I spent an entire day trying to make AI-generated...

## AI Detection Is Broken

So I spent a week trying to outsmart AI detectors. Threw everything at them. Claude Opus with fancy prompts, fine-tuned Llama with LoRA on 400K tokens, BART as a rewriter, even AuthorMist that's supposed to be trained against Originality.ai.

Ten different methods. Every single one scored 100% AI.

Then I wrote a paragraph myself about watching the moon launch on TV with my family. Clean grammar, proper sentences, the whole thing. No AI involved at all.

98% AI.

You know what finally worked? I rewrote some AI blog post by hand but made it sloppy. Run-on sentences, missing apostrophes, fragments everywhere. Like "got an answer, check" instead of proper English.

96% human.

## The Real Problem

These detectors aren't measuring if AI wrote something. They're measuring if you write like AI was trained to write.

Professional writers are screwed. You spend years learning to write clean, organized prose. You edit your work. You fix your grammar. And now some detector flags you as a robot because you know how to use a semicolon properly.

I'm building a writing assistant that learns how you write, and I wanted to use detection scores as a quality metric. But if polished human writing scores as AI, what exactly are we measuring here?

Think about it. Every well-edited article, every professional blog post, every piece of formal writing now looks suspicious.

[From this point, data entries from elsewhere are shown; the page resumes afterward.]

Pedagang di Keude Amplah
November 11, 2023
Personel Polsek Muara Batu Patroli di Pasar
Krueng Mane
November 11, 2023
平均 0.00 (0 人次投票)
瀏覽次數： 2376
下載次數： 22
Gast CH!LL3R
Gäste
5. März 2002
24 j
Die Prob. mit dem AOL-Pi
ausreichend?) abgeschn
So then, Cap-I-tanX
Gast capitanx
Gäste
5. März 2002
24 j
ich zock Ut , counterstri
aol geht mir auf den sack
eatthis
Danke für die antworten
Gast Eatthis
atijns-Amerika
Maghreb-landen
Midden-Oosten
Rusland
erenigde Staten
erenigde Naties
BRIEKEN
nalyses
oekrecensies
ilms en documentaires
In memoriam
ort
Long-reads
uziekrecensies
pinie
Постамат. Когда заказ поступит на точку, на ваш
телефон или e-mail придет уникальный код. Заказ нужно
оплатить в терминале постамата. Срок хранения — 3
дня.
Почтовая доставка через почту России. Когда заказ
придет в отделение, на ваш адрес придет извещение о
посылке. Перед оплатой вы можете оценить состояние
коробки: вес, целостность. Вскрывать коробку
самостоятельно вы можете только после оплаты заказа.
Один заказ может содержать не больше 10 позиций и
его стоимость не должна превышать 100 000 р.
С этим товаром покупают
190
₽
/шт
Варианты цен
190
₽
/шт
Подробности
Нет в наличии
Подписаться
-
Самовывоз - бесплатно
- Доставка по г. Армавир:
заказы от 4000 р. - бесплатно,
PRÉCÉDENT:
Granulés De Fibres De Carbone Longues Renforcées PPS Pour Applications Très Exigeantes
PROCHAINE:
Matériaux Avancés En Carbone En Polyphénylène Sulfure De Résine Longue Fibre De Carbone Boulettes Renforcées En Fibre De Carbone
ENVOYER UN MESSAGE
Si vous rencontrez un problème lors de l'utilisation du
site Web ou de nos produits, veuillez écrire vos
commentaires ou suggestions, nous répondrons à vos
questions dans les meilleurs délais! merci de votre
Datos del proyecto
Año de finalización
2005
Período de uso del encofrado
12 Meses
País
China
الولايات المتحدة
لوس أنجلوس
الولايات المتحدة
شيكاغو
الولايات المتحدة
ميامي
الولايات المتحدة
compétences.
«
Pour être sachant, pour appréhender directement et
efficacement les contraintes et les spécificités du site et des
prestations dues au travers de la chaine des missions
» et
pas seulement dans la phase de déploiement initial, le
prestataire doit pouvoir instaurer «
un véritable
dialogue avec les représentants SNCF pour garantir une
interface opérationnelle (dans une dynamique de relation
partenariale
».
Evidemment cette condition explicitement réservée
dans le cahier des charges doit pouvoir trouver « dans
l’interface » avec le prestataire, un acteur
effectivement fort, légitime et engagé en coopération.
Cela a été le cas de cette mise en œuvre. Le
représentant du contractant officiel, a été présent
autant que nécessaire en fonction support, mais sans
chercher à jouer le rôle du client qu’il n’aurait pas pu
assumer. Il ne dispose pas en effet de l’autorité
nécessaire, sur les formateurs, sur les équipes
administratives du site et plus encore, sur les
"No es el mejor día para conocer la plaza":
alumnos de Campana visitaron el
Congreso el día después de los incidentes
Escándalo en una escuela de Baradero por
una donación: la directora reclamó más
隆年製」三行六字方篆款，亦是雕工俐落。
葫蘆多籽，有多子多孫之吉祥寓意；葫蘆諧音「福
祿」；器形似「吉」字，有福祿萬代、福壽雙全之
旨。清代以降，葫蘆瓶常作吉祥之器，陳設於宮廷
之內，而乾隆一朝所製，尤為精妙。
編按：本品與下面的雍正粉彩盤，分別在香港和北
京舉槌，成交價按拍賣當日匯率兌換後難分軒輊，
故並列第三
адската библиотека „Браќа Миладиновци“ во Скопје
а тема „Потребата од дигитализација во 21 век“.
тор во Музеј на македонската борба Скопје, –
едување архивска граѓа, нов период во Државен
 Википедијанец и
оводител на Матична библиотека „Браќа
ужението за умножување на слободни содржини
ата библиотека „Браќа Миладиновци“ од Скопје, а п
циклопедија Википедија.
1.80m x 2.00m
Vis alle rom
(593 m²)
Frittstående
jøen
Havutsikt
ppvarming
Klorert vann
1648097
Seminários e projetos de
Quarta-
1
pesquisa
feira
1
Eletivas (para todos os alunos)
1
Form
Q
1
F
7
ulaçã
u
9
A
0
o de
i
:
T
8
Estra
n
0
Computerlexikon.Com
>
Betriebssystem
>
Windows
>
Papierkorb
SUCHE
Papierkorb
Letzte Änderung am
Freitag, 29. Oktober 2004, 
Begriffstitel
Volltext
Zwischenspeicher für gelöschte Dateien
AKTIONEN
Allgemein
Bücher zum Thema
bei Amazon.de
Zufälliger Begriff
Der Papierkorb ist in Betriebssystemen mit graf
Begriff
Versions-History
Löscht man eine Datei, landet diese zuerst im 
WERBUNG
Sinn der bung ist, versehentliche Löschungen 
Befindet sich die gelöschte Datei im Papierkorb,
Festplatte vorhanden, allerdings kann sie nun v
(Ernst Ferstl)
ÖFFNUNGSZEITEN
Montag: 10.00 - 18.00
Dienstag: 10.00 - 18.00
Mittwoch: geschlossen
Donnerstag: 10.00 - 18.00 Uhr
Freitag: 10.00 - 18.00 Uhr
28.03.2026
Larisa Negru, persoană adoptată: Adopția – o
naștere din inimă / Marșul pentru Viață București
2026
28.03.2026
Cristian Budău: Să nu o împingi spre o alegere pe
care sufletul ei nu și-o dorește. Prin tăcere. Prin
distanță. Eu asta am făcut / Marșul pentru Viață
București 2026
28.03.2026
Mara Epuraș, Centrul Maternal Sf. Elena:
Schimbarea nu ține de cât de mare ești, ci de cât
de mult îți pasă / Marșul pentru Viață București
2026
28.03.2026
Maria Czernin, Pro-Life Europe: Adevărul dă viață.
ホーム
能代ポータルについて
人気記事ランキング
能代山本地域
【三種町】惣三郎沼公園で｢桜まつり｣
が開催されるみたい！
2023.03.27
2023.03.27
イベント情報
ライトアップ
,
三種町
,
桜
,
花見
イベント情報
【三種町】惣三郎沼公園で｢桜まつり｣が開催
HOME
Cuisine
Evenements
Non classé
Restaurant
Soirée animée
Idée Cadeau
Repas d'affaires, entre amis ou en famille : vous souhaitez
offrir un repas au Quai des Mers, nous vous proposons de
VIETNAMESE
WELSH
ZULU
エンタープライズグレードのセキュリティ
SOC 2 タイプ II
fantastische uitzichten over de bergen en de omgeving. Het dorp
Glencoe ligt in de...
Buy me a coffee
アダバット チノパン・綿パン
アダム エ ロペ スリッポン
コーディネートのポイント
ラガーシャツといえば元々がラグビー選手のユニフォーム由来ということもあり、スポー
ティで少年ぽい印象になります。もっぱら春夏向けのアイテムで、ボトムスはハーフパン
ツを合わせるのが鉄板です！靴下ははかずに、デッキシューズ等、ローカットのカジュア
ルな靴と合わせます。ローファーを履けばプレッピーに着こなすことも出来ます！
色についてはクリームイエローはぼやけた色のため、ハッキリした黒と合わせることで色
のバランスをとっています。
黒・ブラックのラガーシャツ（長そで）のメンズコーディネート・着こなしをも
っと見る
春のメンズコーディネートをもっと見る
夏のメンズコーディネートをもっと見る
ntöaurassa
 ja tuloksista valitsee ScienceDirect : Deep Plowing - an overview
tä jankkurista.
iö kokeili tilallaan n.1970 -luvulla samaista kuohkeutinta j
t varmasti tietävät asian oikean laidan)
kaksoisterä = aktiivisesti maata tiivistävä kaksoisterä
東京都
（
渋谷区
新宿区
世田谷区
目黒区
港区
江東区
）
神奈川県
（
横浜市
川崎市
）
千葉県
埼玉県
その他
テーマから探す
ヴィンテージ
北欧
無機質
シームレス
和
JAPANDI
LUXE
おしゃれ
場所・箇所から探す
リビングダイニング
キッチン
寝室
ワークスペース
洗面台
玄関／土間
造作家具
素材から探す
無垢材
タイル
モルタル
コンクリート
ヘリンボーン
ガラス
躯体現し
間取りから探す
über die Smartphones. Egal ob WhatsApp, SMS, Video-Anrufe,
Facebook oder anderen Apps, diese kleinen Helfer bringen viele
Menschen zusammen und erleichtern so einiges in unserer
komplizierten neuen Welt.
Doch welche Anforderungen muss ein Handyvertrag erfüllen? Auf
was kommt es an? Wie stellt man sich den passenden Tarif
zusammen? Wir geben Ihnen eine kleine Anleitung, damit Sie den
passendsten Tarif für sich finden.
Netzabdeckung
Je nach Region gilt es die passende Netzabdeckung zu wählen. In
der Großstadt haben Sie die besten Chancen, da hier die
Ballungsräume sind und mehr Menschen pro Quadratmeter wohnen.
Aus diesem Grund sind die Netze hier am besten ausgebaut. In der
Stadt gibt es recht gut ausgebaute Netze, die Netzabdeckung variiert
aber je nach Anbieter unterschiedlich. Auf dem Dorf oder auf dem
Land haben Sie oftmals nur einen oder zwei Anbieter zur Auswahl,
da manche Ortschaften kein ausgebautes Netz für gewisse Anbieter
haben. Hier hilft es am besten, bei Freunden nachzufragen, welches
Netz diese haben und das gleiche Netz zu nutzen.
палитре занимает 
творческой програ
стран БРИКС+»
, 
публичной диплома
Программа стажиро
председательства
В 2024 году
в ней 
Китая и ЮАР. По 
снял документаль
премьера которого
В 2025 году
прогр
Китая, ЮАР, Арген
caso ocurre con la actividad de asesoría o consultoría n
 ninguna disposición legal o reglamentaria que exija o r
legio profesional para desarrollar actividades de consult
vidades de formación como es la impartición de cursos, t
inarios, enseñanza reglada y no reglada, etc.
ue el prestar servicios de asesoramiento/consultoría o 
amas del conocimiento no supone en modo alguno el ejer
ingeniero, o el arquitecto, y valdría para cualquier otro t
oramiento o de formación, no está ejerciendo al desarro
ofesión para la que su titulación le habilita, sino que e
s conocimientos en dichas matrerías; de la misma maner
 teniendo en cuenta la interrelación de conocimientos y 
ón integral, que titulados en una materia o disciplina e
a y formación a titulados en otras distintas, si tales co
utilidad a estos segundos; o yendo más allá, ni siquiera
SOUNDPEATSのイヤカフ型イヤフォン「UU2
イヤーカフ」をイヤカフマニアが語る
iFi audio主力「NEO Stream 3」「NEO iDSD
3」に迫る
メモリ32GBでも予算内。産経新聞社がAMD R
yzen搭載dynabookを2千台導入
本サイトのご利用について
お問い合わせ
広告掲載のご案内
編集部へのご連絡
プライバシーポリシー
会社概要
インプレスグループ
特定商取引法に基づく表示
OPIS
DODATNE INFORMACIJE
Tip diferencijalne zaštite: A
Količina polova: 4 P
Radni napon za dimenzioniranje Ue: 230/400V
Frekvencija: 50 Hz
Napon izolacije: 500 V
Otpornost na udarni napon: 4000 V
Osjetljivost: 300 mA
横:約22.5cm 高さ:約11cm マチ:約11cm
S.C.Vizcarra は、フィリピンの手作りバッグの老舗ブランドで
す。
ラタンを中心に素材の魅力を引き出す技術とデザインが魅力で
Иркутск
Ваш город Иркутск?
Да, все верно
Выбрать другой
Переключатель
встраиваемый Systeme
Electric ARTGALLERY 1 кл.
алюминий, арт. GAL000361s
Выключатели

Not because a machine wrote it, but because it doesn't have enough typos.

## New Research Makes It Worse

Remember that Stanford study from 2023 that flagged non-native English speakers? Turns out that was optimistic. A February 2026 paper from UC San Diego researchers broke every major detector with 99.9% success. StealthRL, they called it. Used reinforcement learning to generate text that slipped right past detection.

But you know what's funny? The text quality scored 2.59 out of 5. Garbage prose. Total slop. Yet detectors couldn't spot it.

So we've got tools that can't catch bad AI writing but flag good human writing. Australian Catholic University found this out the hard way. Flagged 6,000 students in 2024. Most were false positives. Students who just wrote well, or spoke English as a second language, or had a consistent style. They scrapped the whole system in 2025.

## Universities Are Giving Up

Yale dropped AI detection. MIT dropped it. Cambridge, Johns Hopkins, Vanderbilt. UC San Diego ironically dropped theirs right before their own researchers broke everyone else's. Berkeley too. At least 12 elite schools have thrown in the towel.

Curtin University in Australia disabled Turnitin's detection in January 2026. Their statement was diplomatic but you could read between the lines: this doesn't work and we're tired of the drama.

Stanford's latest research shows why. False positive rates hit 61% for ESL writers. You write too cleanly? AI. You have consistent style? AI. You avoid grammar mistakes? Definitely AI.

## The Research Pivot Nobody's Talking About

Academic papers on AI detection have taken a weird turn. They're not trying to detect AI anymore. They're trying to figure out which AI wrote something.

FAID at EACL 2026 does "LLM-family attribution." Not "is this AI?" but "which model family?" Per-LLM fine-tuned detectors hit 99.6% accuracy when you know exactly which model and version you're looking for. Great for forensics. Useless for general detection.

The field has basically admitted defeat on binary detection. You can't reliably tell human from AI. But you might be able to tell GPT-4 from Claude from Llama. If you squint. And know what you're looking for.

## Voice As Identity

I keep thinking about this shift from detection to attribution. We spent years asking "is this real?" when we should have asked "who wrote this?"

Voice fingerprinting feels like the actual answer. Not trying to catch fakes but proving authenticity. Like those old letters with wax seals. You know who wrote it because you recognize how they write.

You've probably noticed AI writing even when detectors miss it. That weird formal tone. The hedging. The way it explains things you already know. We don't need software to tell us. We need software that helps us sound like ourselves.

Binary detection is broken. The universities know it. The researchers know it. The institutions gave up because they realized they were solving the wrong problem. The problem isn't detection. It's attribution. It's authenticity. It's helping people maintain their voice while using these tools.

That moon launch paragraph is still scoring 98% AI-generated, by the way. I wrote every word.